Internal Medicine Coding Alert

Correct Coding for Cardiac Event and Holter Monitoring

Physicians must clearly define whether monitoring is cardiac event or holter to avoid incorrect coding of the procedure.

Because most physician groups use an outside service to provide the actual monitoring equipment, the physician should only report 93270 or G0005 for the hook-up and patient instructions, says Barbara Cobuzzi, MBA, CPC, president of Cash Flow Solutions Inc., a physician reimbursement consulting firm in Lakewood, N.J.

Cardiac event monitoring, sometimes confused with holter monitoring, is used to detect heart arrhythmias. Patients discharged from the hospital after a myocardial infarction, on antiarrhythmic medications or whose chest pain is difficult to diagnose, may be put on a cardiac event recorder.

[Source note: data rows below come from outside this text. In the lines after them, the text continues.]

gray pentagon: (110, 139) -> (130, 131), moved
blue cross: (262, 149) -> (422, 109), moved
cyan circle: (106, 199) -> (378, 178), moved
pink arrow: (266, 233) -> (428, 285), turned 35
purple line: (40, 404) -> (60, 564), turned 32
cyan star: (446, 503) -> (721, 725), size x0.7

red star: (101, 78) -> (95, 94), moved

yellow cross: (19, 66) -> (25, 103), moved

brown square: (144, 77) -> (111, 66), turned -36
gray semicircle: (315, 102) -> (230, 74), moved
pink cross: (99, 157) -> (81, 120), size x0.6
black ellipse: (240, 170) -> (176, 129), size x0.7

These patients are given a special ECG machine that allows them to record events at home and transmit data over the telephone to a central processing unit, which produces a printout of the data for physician interpretation.

For private payers, these services are reported as 93268 (patient-demand single or multiple event recording with presymptom memory loop, per 30 day period of time; includes transmission, physician review and interpretation), 93270 (recording [includes hook-up, recording, and disconnection]), 93271 (monitoring, receipt of transmissions, and analysis) or 93272 (physician review and interpretation only).

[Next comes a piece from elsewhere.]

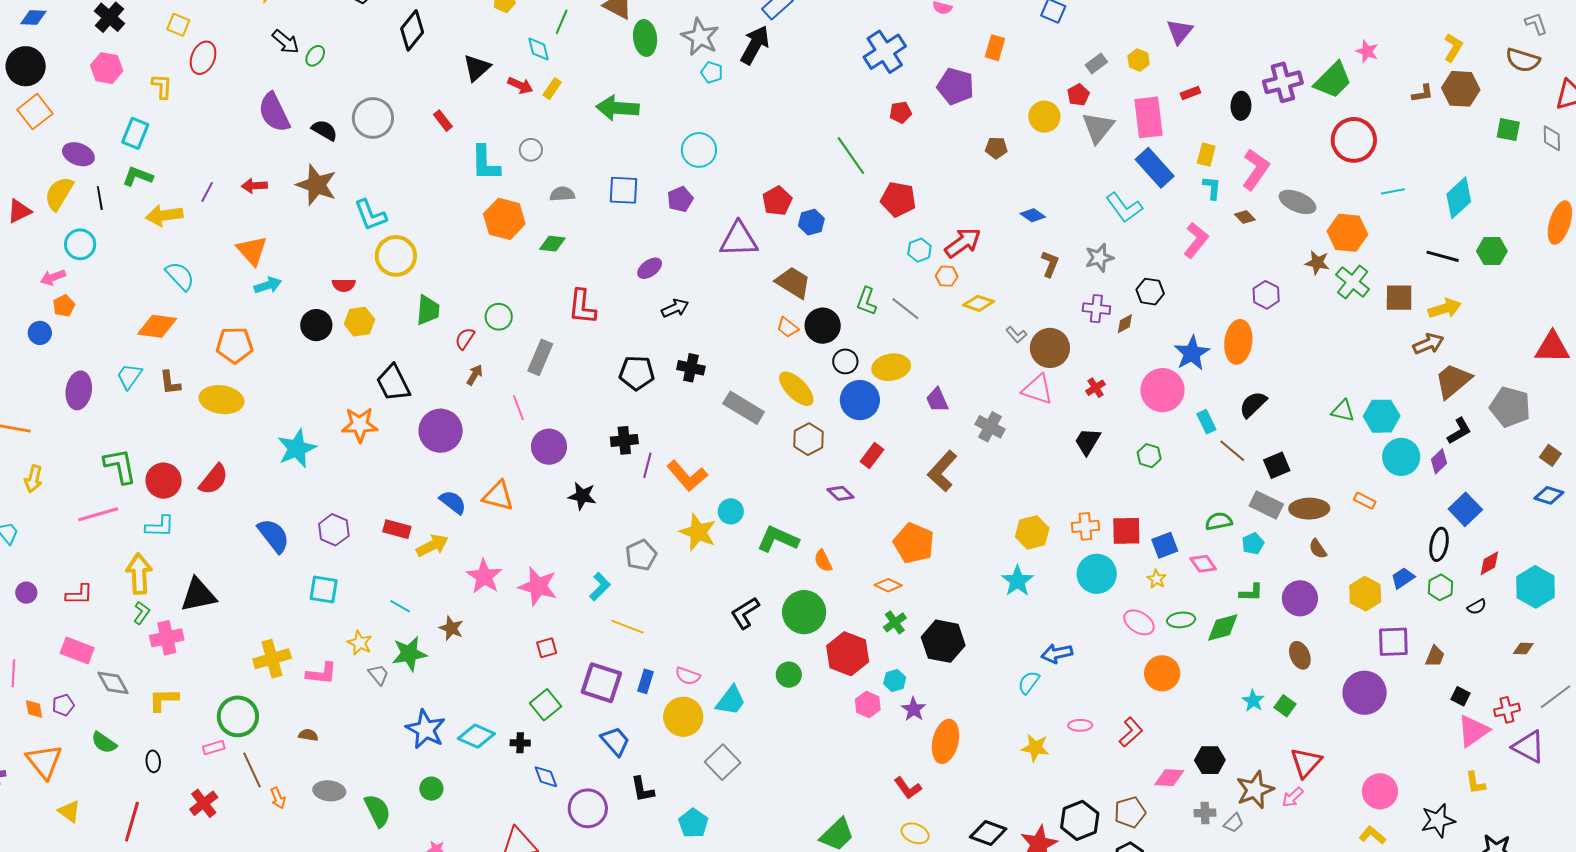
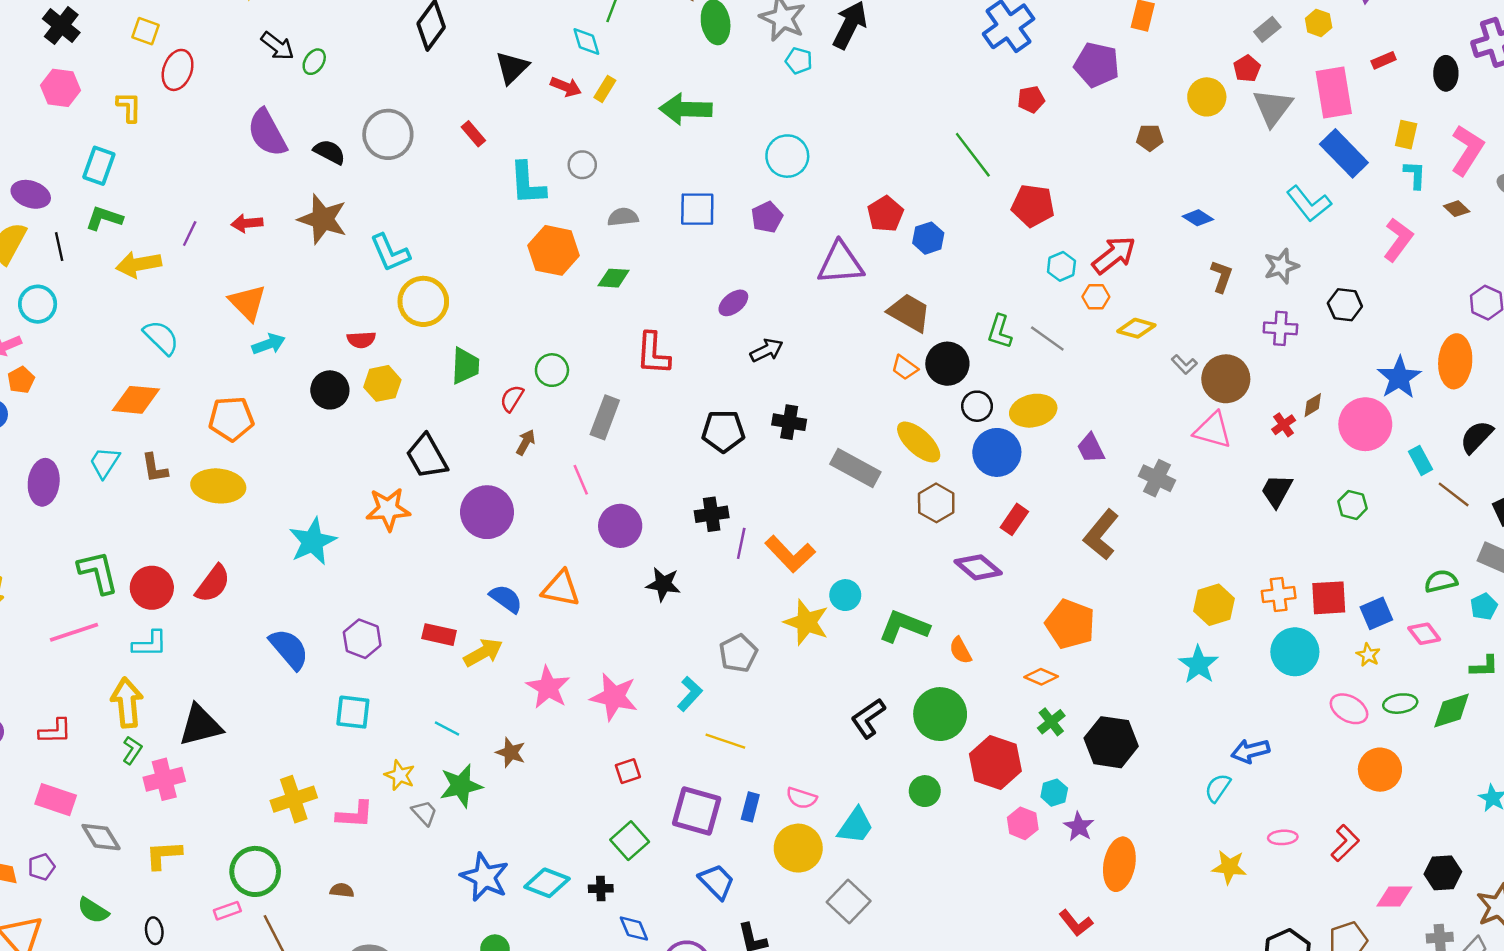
brown diamond: (1125, 324) -> (1313, 405), moved
purple diamond: (840, 493) -> (978, 567), size x1.4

Medicare has established specific HCPCS codes for these services:

G0004patient demand single or multiple event recording with presymptom memory loop and 24-hour attended monitoring, per 30 day period; includes transmission, physician review and interpretation;

G0005recording (includes hook-up, recording, and disconnection);

G000624-hour attended monitoring, receipt of transmissions, and analysis; and

G0007physician review and interpretation only.

Tip: For more information, see the Medicare Coverage Issues Manual, policy 50-15. The manual can be downloaded from the Health Care Financing Administration Web site, www.hcfa.gov.


Billing for the Professional Service

G0004 and 93268 are the global codes for the initiation of cardiac event monitoring, explains Alison Morris, CCS, coding supervisor at Fayette Medical Clinic, in Fayetteville, Ga. The physician should report either G0007 or 93272 for event monitoring.

The physician should use either code to report the professional component for hook-up and patient instruction and can then report a code for the interpretation (93272 for private payers or G0007 for Medicare) once per month, adds Cobuzzi.

Note: This assumes the physician and not the provider of the equipment performs the hook-up and patient instruction. If the physician does not provide this service, he or she can only bill for an interpretation and report.

In Cobuzzis region, Medicare pays $54.98 for code G0005. Then the physicians review and interpretation can only be charged one per month, no matter how many times it is done, she states. In New Jersey, that only pays $35.50, and it doesnt matter how many times you review the data. You only report the code once every 30 days. If the patient still has the recorder on for the next 30 days, you can report one instance of the code again.

At most, you get just under $100 total for this service, she explains. Just because someone tells you that other doctors are doing it and getting paid, doesnt mean it is correct. It is good to get coding information from your vendors as a starting point, but you need to go back and check this information with Medicare rules and your other payer policies.

Cardiac Event Monitoring vs. Holter Monitoring

Cardiac event recording is sometimes confused with holter monitoring, in which the patient wears a portable ECG machine to monitor the patients heart during daily activities. The monitor is worn for 24 hours and then an interpretation and report is made by the physician. These services are reported with codes 93224-93237 for both Medicare and private payers, says Morris.

Unless the physician or group owns the equipment, the physician should report code 93227, 93233 or 93237, depending on which type of monitoring equipment is used.

According to Empire Medicare Services, the Medicare Part B contractor for New York and New Jersey, holter monitoring of less than 12-hour duration should be reported as a standard ECG with codes 93000, 93005 or 93010, as appropriate.

For cardiac event monitoring, Empire Medicares local review policy indicates that physician documentation should include a history, physical, ECG and other work-up suggesting arrhythmias as a possible source of symptoms; recent discharge from the hospital after an acute myocardial infarction; documentation of chest pain with history, physical, ECG and other tests unable to identify the etiology of the symptoms; and the need for home service, if applicable.

In addition, Cobuzzi recommends that physicians record the from-through dates in the patient record. In other words, record the date of the first interpretation through the end of the period for which the physician is billing. Personally, because G0007 is supposed to indicate a month, I would include the from-through dates, from the first strip that you read through the end of the month.